The Senate voted today to ban insider trading by members of Congress, their staffs and some federal workers. The bill, which already cleared the House, will now go to President Barack Obama, who probably will sign it.
There are at least two questions about the bill. The first is whether it's even necessary. The second is whether it goes far enough.
Last year, Securities and Exchange Enforcement Director Robert Khuzami testified that Congress and government employees already are subject to insider trading laws. But the bill's backers argued that existing law might not apply to certain activities of members of Congress. Last November "60 Minutes" based a long report on a book, "Throw Them All Out," which claimed to document possible insider trading in Congress. Many of the examples it cited might not have violated current insider trading laws, and certainly they would have been difficult cases to prosecute.
So much for the notion that the law is unnecessary; as we've argued, it is. In fact it could have been stronger.
The version of the bill that passed the Senate is missing a couple of provisions that would have given it a bit more heft. The most important would require more disclosure by so-called political intelligence consultants, hired guns who dig for closely held information to be used to trade stocks. Many work for hedge funds and securities firms, who just happen to be some of the biggest congressional campaign contributors.
Another provision would have given investigators new tools and greater scope to go after embezzlement of public funds, bribery and other types of corruption.

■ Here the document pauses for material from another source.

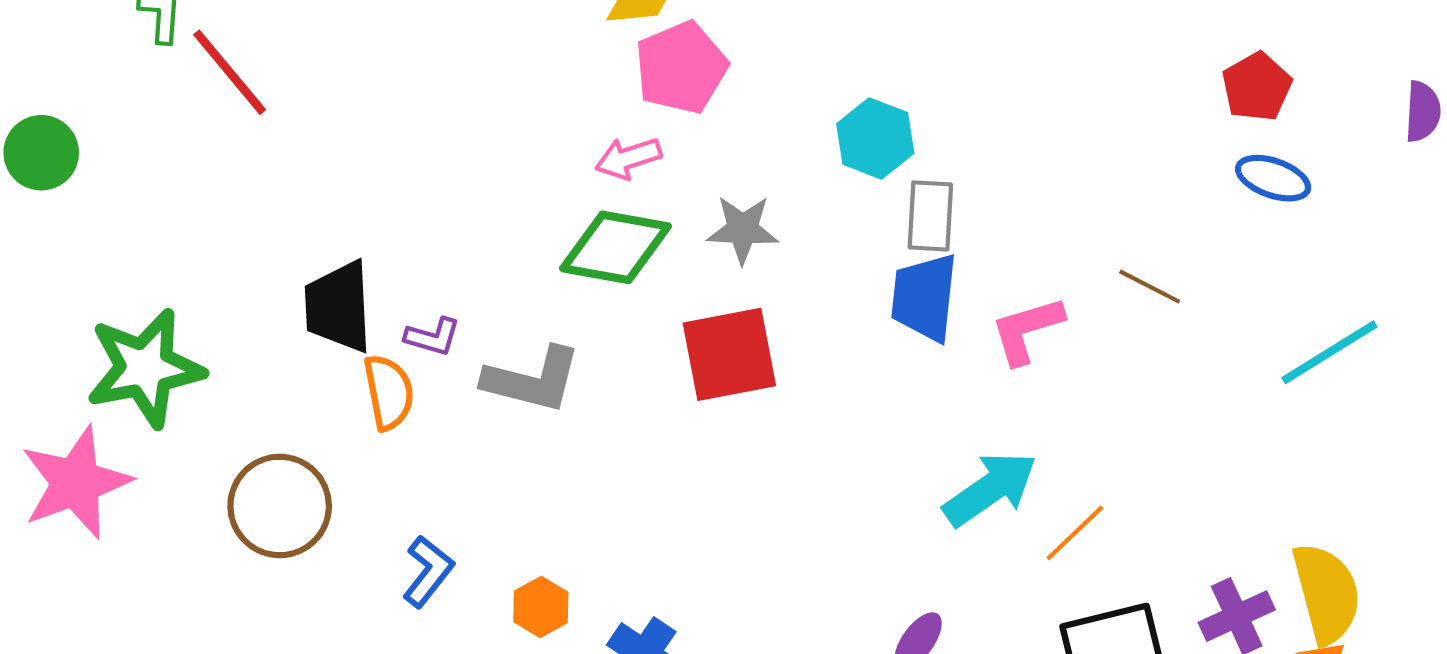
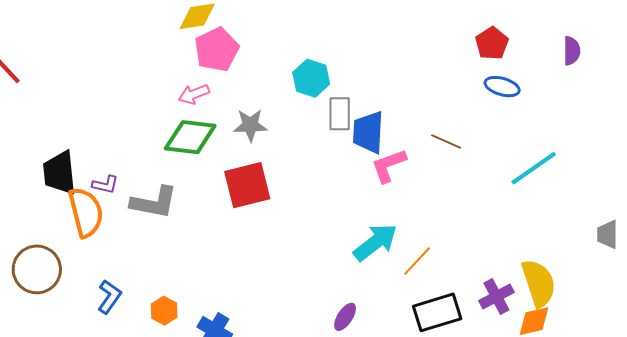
blue trapezoid: (924, 297) -> (368, 132), moved
orange semicircle: (389, 392) -> (86, 212), size x1.4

The vote on the Stop Trading on Congressional Knowledge (STOCK) Act, by the way, wasn't even close: 96-3. What's surprising is that three members voted against it. Clear evidence of insider trading by members of Congress is sketchy at best. What's the harm in voting for a law that's unlikely to affect your fellow senators while at the same time shows voters you oppose corruption in Washington?
(James Greiff is a member of Bloomberg View's editorial board.)